Kuruluş aşamasında ilhamını VON, ARCHGOAT, DEMONCY, BEHERIT gibi isimlerden alan TEITANBLOOD, metal dediğimiz uçsuz bucaksız deniz içerisindeki en uç türlerden birinin en dehşet verici temsilcilerinden biri. Belirsiz imajları, müzik yapan bir gruptan ziyade notalarla kötülük saçmaya gelmiş gibi duran havaları ve bunu somutlaştıran müzikleri, onları gerçek bir korku ve terör unsuruna dönüştürüyor. TEITANBLOOD adını duymak, logosunu görmek bile grubun takipçilerine nefes kesici, boğucu, karabasan gibi bir şeyler çağrıştırıyor. Sonuçta boru değil; daha ilk albümünü çıkarmışken logosunu DARKTHRONE’un o dönemki yeni albüm kapağında görme şerefine nail olmuş bir gruptan söz ediyoruz…
Black metal ve death metalin en uç unsurlarını çamursu bir kıvama gelinceye dek karıştırarak suratımıza püskürten TEITANBLOOD, yeni albümü “The Baneful Choir”de bir önceki albümü “Death”e oranla daha varyasyonlu bir yol izliyor. Bu varyasyonu sağlayan başlıca unsur, TEITANBLOOD’ın ilk kez bu kadar thrash etkili bir müzik yapıyor oluşu. Özellikle “Ungodly Others”da çok net thrash metal tatları alırken, “Verdict of the Dead”de ise hem thrash hem de OBITUARY tarzı ilkel bir death metal harmanına bulaşırken görüyoruz. Bu thrash metal kimliği, çirkinliğiyle müsemma akıllara SODOM’un ilk yıllarını getiriyor. Çiğ, primitif, hoyrat bir thrash metal karakteri bu şarkılarda belirgin şekilde kendini gösteriyor, ancak albümün genelini “TEITANBLOOD’ın thrash’e yaslandığı albüm” olarak da niteleyemeyiz. Diğer şarkılarda yine bildiğimiz kaos kusan TEITANBLOOD zehrini iliklerimize kadar hissediyoruz. Kimi şarkılarda “The Accursed Skin”vari ağır ve ezici darbeler inerken, kimilerinde ise “Death” ile “Purging Tongues” arası bir delilik karşımıza çıkıyor.
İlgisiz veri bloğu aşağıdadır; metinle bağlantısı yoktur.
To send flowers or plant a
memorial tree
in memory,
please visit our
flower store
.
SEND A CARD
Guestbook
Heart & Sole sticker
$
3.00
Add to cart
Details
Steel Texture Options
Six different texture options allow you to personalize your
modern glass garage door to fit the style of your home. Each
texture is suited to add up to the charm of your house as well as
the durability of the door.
Kalan şarkılar arasından ikisi kısa geçiş pasajları, ikisi de açılışı ve kapanışı yapan ses efektleri ve çeşitli vokallerden oluşuyor. Kapağı sayısız başyapıtın görsel tarafından sorumlu aşırı yetenekli insan Timo Ketola (Davthvs) tarafından çizilen “The Baneful Choir”ın en ilginç şarkısı ise 9 dakikaya yaklaşan süresi ve tek bir riften oluşmasıyla dikkat çeken, albüme adını veren ve aşırı minimal yapısıyla tam bir gövde gösterisine dönüşen “The Baneful Choir”. NSK ve J bu şarkıda tek bir rifin nasıl bir silaha dönüştürülebileceğini göstermek istercesine aynı şeyi dakikalarca tekrarlıyor ve dinleyiciyi bir ses girdabının içine sokuyorlar. Tek başına bu şarkı bile TEITANBLOOD’ın nasıl bir duruş, bir manifesto olduğunu kanıtlar nitelikte.
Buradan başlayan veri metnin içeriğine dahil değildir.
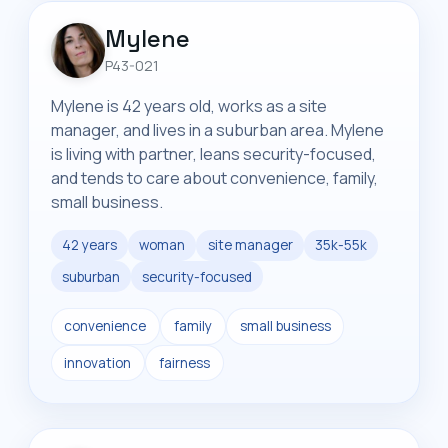
Mylene
P43-021
Mylene is 42 years old, works as a site
manager, and lives in a suburban area. Mylene
is living with partner, leans security-focused,
and tends to care about convenience, family,
small business.
42 years
woman
site manager
35k-55k
suburban
security-focused
convenience
family
small business
innovation
fairness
Yazının başında olayın ana fikrini genel hatlarıyla verdiğimi düşünüyorum. TEITANBLOOD kendi türünde 2000 sonrasının kült olmaya aday isimlerinden biri ve işitsel bir cezalandırma ile nihilist bir mastürbasyon arasında gidip gelen “The Baneful Choir” da ancak bu durumun daha da pekişmesini sağlayacaktır.
Bugün kendinize bir kötülük yapın ve TEITANBLOOD’ın yıkımla dolu yeni yaratımının tadına bakın.
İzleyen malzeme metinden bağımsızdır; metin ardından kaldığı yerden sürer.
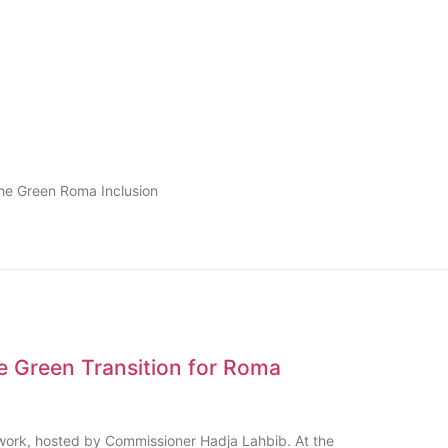
the Green Roma Inclusion
e Green Transition for Roma
ork, hosted by Commissioner Hadja Lahbib. At the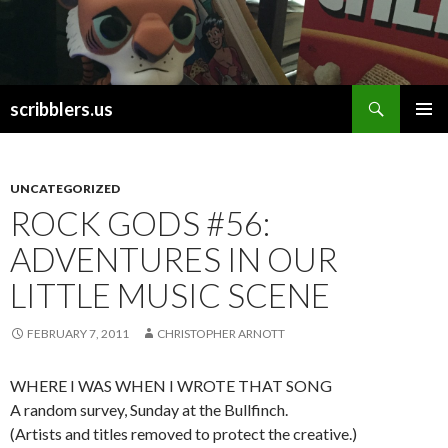
Search
scribblers.us
SKIP TO CONTENT
UNCATEGORIZED
ROCK GODS #56:
ADVENTURES IN OUR
LITTLE MUSIC SCENE
FEBRUARY 7, 2011
CHRISTOPHER ARNOTT
WHERE I WAS WHEN I WROTE THAT SONG
A random survey, Sunday at the Bullfinch.
(Artists and titles removed to protect the creative.)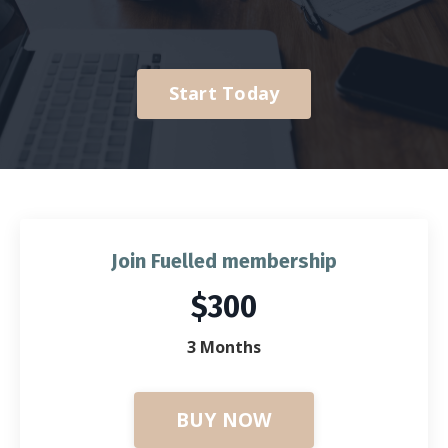
Start Today
Join Fuelled membership
$300
3 Months
BUY NOW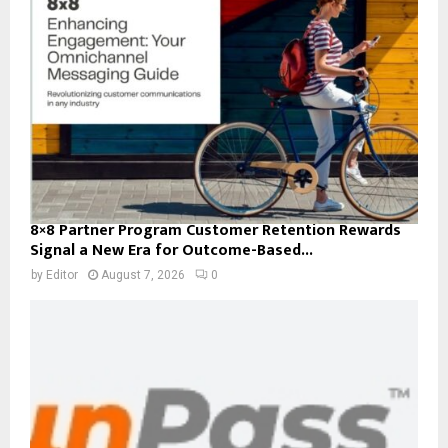
8×8 Partner Program Customer Retention Rewards
Signal a New Era for Outcome-Based...
by
Editor
August 7, 2026
0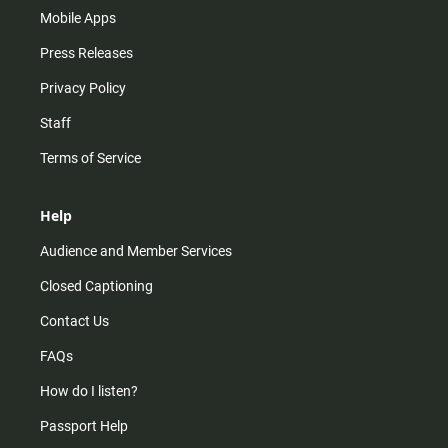
Mobile Apps
Press Releases
Privacy Policy
Staff
Terms of Service
Help
Audience and Member Services
Closed Captioning
Contact Us
FAQs
How do I listen?
Passport Help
Kadro NSK: Vokal, bas, gitar
Javi Bastard: Lead gitar
J: Davul
CG Santos: Efektler, programlama
Şarkılar 1. Rapture Below
2. Black Vertebrae
3. Leprous Fire
4. Ungodly Others
5. Inhuman Utterings
6. Insight
7. ...of the Mad Men
8. The Baneful Choir
9. Sunken Stars
10. Verdict of the Dead
11. Charnel Above
Senenin en akıl söken işlerinden biri hatta bana göre türünün en iyisi. Kritik zaten hemen hemen her detayi anlatmiş, uzerine pek bisi demeye gerek yok diye dusunuyorum. Sadece sunu belirteyim, kapağa uzun uzun bakin, ne görüp hissediyorsanız albüm o.
Yazıda bahsettiğim Darkthrone kapağı bağlantısını eklemeyi unutmuşum, şimdi ekledim. Aşağıya da koyayım hatta. Kapaktaki Max Necro adlı elemanın sağ bacağında Teitanblood logosu var.
Bu albumun temposunu hic begenmedim. Bir anda cinnete gecerken 2 dakikada sonra cehennemde sira bekleyen yasli iskeletlerin homurtulari gibi yavasliyor. Debut albumlerinde ilk saniyeden sona kadar full+full cinnetullah. Hayal kirikligi oldu benim icin.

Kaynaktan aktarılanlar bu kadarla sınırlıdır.